The World Food Prize this year will be awarded to Philip Nelson, a professor at Purdue University in the U.S. state of Indiana. He's being honored for developing technology to allow food to be stored and transported without refrigeration.

In announcing this year's winner, World Food Prize Foundation president Kenneth Quinn noted that many American food processors use aseptic techniques - which we'll explain in a moment - to bring food from farm to table.

"But perhaps most significantly, our laureate's technology permits food to be stored and transported within developing countries - there's a special project within Senegal to do that - and also allows relief agencies to deliver significant quantities of food and water to remote or cut-off areas during times of great crisis, such as the tsunami that devastated parts of Indonesia or Hurricane Katrina that hit the U.S. Gulf Coast."

World Food Prize laureate Philip Nelson describes the aseptic process as much like canning, except that the rapid heating and cooling of the food product takes place outside the container.

"We can actually heat it up very quickly and cool it down quickly. Therefore we don't lose nutrients and flavor. We sterilize the food outside of the container; we sterilize the container separately; and then, in a sterile environment, we bring the two together."

Not all foods can be processed this way. There are a lot of tubes and pumping involved, so liquids like fruit juices are ideal. Tomatoes, most of which end up in juices, sauces and other processed forms, are also ripe for aseptic processing. According to the World Food Prize Foundation, of almost 22 million [metric] tons of tomatoes harvested each year, 90% are processed aseptically.

"Probably the next biggest would be orange juice. We have banana puree. We've got a number of the exotic fruit purees that we use in fruit drinks. Grape, apple, apple products, pumpkin. A lot of different products."

Around the world, fruits and vegetables are processed aseptically and shipped in various kinds of aseptic containers. Think of them as the grown up version of the familiar liter box of milk or single-serving juice box you may have at home. Industry standard aseptic containers are flexible bags holding 1,100 liters. There are even ocean-going ships with giant aseptic storage tanks carrying, say tens of thousands of tons of orange juice from Brazil to North America. The sterilized food inside stays fresh for weeks, months or longer without refrigeration.

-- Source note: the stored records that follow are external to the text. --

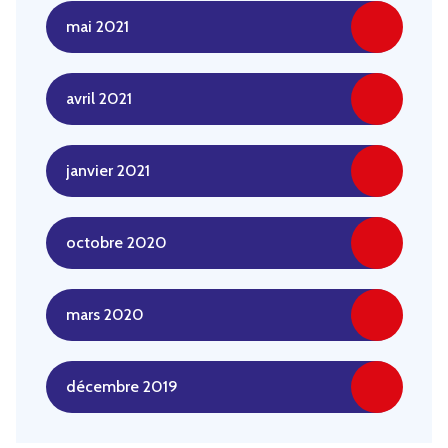
mai 2021
avril 2021
janvier 2021
octobre 2020
mars 2020
décembre 2019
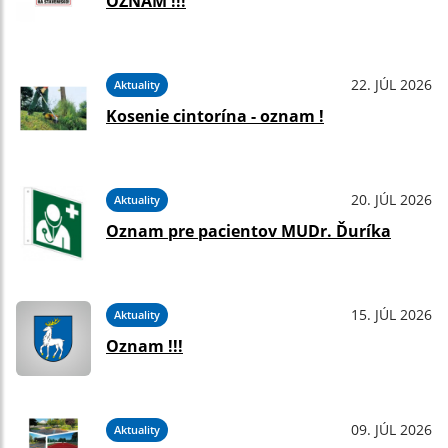
OZNAM !!!
22. JÚL 2026
Aktuality
Kosenie cintorína - oznam !
20. JÚL 2026
Aktuality
Oznam pre pacientov MUDr. Ďuríka
15. JÚL 2026
Aktuality
Oznam !!!
09. JÚL 2026
Aktuality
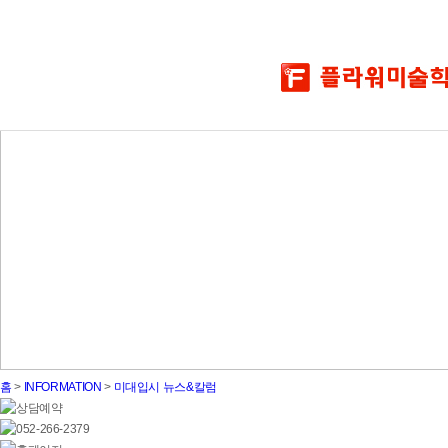
홈
>
INFORMATION
>
미대입시 뉴스&칼럼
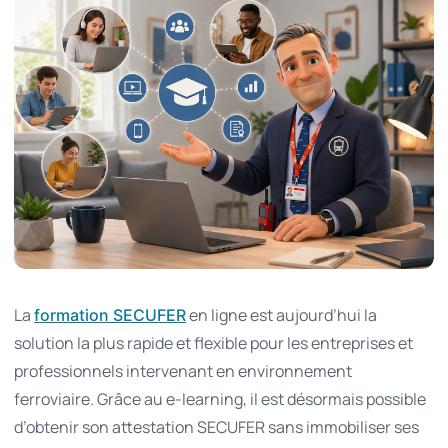
La
en ligne est aujourd’hui la
formation SECUFER
solution la plus rapide et flexible pour les entreprises et
professionnels intervenant en environnement
ferroviaire. Grâce au e-learning, il est désormais possible
d’obtenir son attestation SECUFER sans immobiliser ses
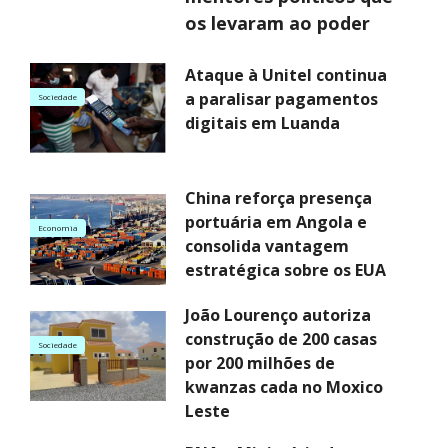
os levaram ao poder
Ataque à Unitel continua
a paralisar pagamentos
Sociedade
digitais em Luanda
China reforça presença
portuária em Angola e
Economia
consolida vantagem
estratégica sobre os EUA
João Lourenço autoriza
construção de 200 casas
Sociedade
por 200 milhões de
kwanzas cada no Moxico
Leste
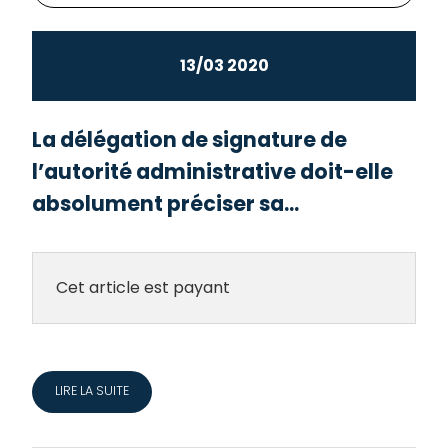
13/03 2020
La délégation de signature de
l’autorité administrative doit-elle
absolument préciser sa...
Cet article est payant
LIRE LA SUITE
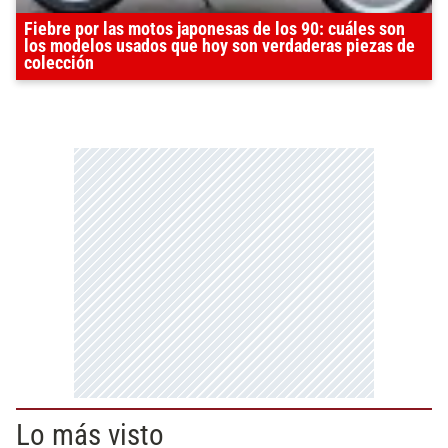
Fiebre por las motos japonesas de los 90: cuáles son
los modelos usados que hoy son verdaderas piezas de
colección
Lo más visto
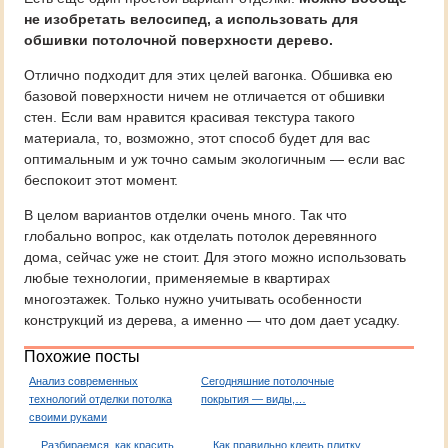
не изобретать велосипед, а использовать для
обшивки потолочной поверхности дерево.
Отлично подходит для этих целей вагонка. Обшивка ею
базовой поверхности ничем не отличается от обшивки
стен. Если вам нравится красивая текстура такого
материала, то, возможно, этот способ будет для вас
оптимальным и уж точно самым экологичным — если вас
беспокоит этот момент.
В целом вариантов отделки очень много. Так что
глобально вопрос, как отделать потолок деревянного
дома, сейчас уже не стоит. Для этого можно использовать
любые технологии, применяемые в квартирах
многоэтажек. Только нужно учитывать особенности
конструкций из дерева, а именно — что дом дает усадку.
Похожие посты
Анализ современных
Сегодняшние потолочные
технологий отделки потолка
покрытия — виды,…
своими руками
Разбираемся, как красить
Как правильно клеить плитку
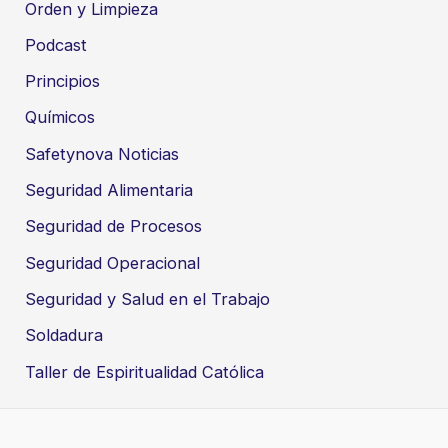
Orden y Limpieza
Podcast
Principios
Químicos
Safetynova Noticias
Seguridad Alimentaria
Seguridad de Procesos
Seguridad Operacional
Seguridad y Salud en el Trabajo
Soldadura
Taller de Espiritualidad Católica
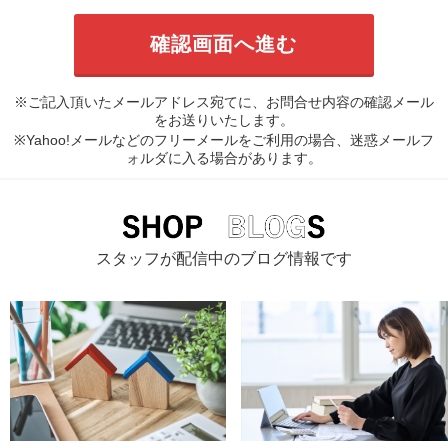
※ご記入頂いたメールアドレス宛てに、お問合せ内容の確認メール
をお送りいたします。
※Yahoo!メールなどのフリーメールをご利用の場合、迷惑メールフ
ォルダに入る場合があります。
スタッフが配信中のブログ情報です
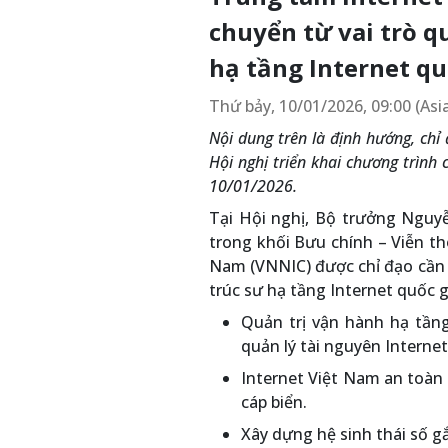
chuyển từ vai trò qu
hạ tầng Internet qu
Thứ bảy, 10/01/2026, 09:00 (As
Nội dung trên là định hướng, ch
Hội nghị triển khai chương trình
10/01/2026.
Tại Hội nghị, Bộ trưởng Nguy
trong khối Bưu chính – Viễn th
Nam (VNNIC) được chỉ đạo cần đ
trúc sư hạ tầng Internet quốc gi
Quản trị vận hành hạ tần
quản lý tài nguyên Internet
Internet Việt Nam an toàn 
cáp biển.
Xây dựng hệ sinh thái số gắ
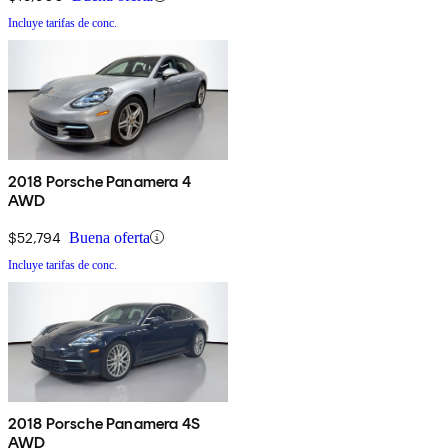
Incluye tarifas de conc.
2018 Porsche Panamera 4
AWD
$52,794
Buena oferta
Incluye tarifas de conc.
2018 Porsche Panamera 4S
AWD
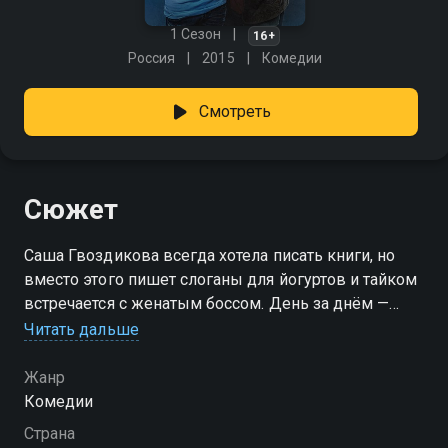
1 Сезон
16+
Россия
2015
Комедии
Смотреть
Сюжет
Саша Гвоздикова всегда хотела писать книги, но
вместо этого пишет слоганы для йогуртов и тайком
встречается с женатым боссом. День за днём —
одно и то же: скучно, предсказуемо, без шансов на
Читать дальше
вдохновение. Но всё меняется, когда она случайно
сталкивается с Катей — подругой из прошлого. Та
Жанр
зовёт Сашу в Москву, и вдруг в её жизни
Комедии
появляется шанс всё переиграть. «Озабоченные» —
Страна
смотрите онлайн в хорошем качестве.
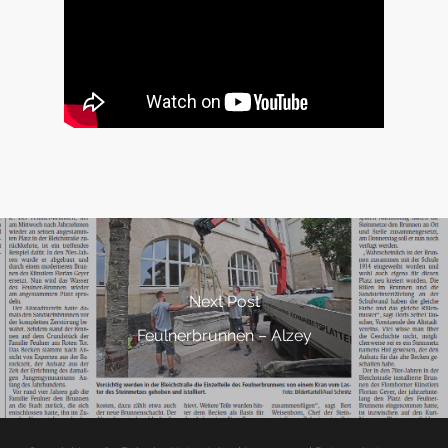
Next Post
Feulnerbrunnen – Alzey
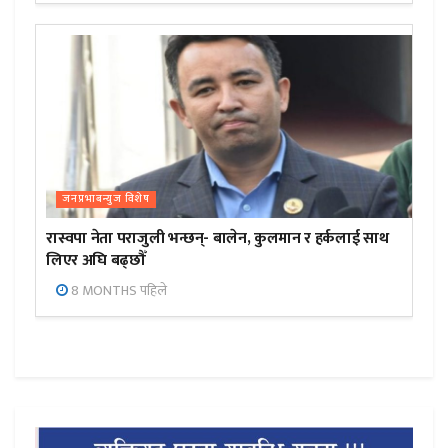
जनप्रभाबन्युज विशेष
रास्वपा नेता पराजुली भन्छन्- बालेन, कुलमान र हर्कलाई साथ
लिएर अघि बढ्छौँ
8 MONTHS पहिले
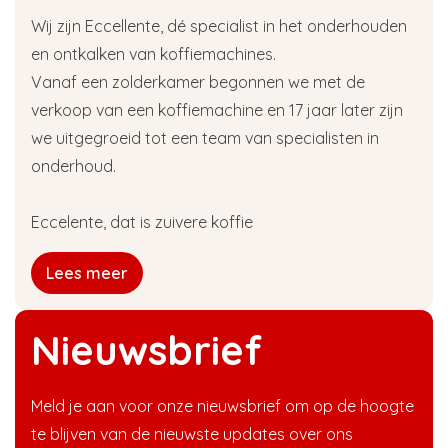
Wij zijn Eccellente, dé specialist in het onderhouden
en ontkalken van koffiemachines.
Vanaf een zolderkamer begonnen we met de
verkoop van een koffiemachine en 17 jaar later zijn
we uitgegroeid tot een team van specialisten in
onderhoud.
Eccelente, dat is zuivere koffie
Lees meer
Nieuwsbrief
Meld je aan voor onze nieuwsbrief om op de hoogte
te blijven van de nieuwste updates over ons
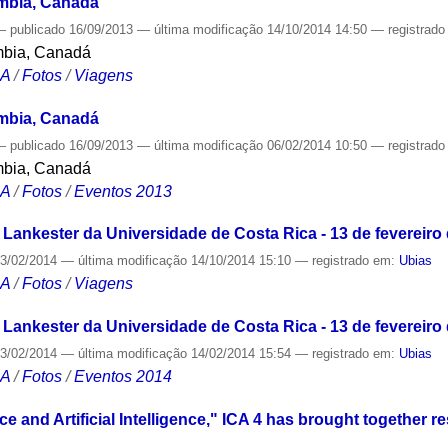
umbia, Canadá
—
publicado
16/09/2013
—
última modificação
14/10/2014 14:50
— registrad
umbia, Canadá
CA
/
Fotos
/
Viagens
umbia, Canadá
—
publicado
16/09/2013
—
última modificação
06/02/2014 10:50
— registrad
umbia, Canadá
CA
/
Fotos
/
Eventos 2013
 Lankester da Universidade de Costa Rica - 13 de fevereiro
3/02/2014
—
última modificação
14/10/2014 15:10
— registrado em:
Ubias
CA
/
Fotos
/
Viagens
 Lankester da Universidade de Costa Rica - 13 de fevereiro
3/02/2014
—
última modificação
14/02/2014 15:54
— registrado em:
Ubias
CA
/
Fotos
/
Eventos 2014
ce and Artificial Intelligence," ICA 4 has brought together r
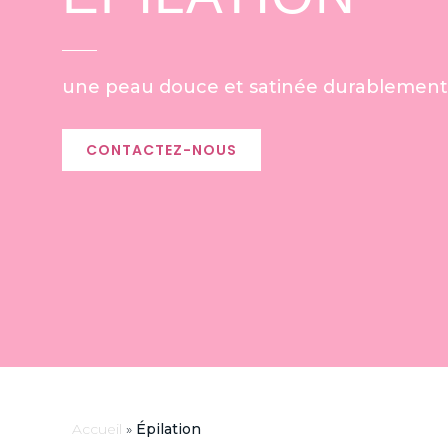
une peau douce et satinée durablement ?
CONTACTEZ-NOUS
Accueil
»
Épilation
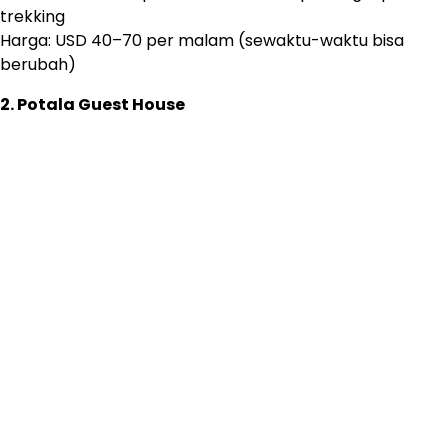
trekking
Harga: USD 40–70 per malam (sewaktu-waktu bisa
berubah)
2. Potala Guest House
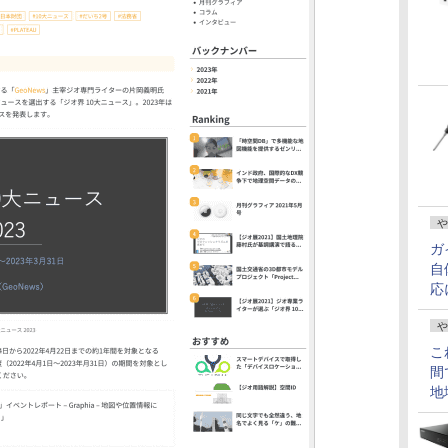
や
ガ
自
応
や
こ
間
地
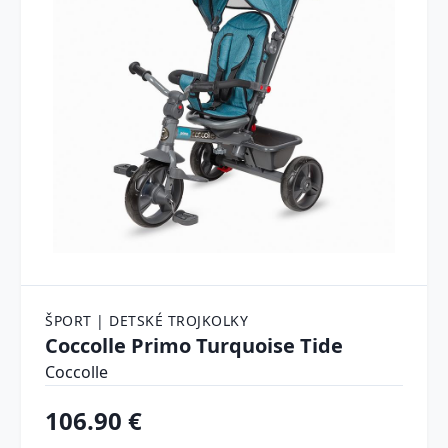
ŠPORT | DETSKÉ TROJKOLKY
Coccolle Primo Turquoise Tide
Coccolle
106.90 €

Although aseptic processing and shipping is in routine use in the global food chain, Dr. Nelson said it can also be valuable in coping with natural disasters or other emergencies.

"We can move product in bulk and distribute it. Our particular concern is water, moving water in, in that fashion, is very economical and could be widely used. So yes, I would expect more and more of that to be done."

The choice of Philip Nelson as the winner of this year's World Food Prize was welcomed by others in the food technology field, including John Rushing, professor of food science at North Carolina State University.

"Dr. Nelson is certainly a good choice for the World Food Prize. He is a top food technologist. He's been a leader in the field, and he's been very innovative over the years. We've had a real terrible problem moving product from one country to the other without a loss of product or without damage to the product. Aseptic processing allows us to do that."

The World Food Prize, which is worth a quarter-million dollars, will be presented to Philip Nelson in October.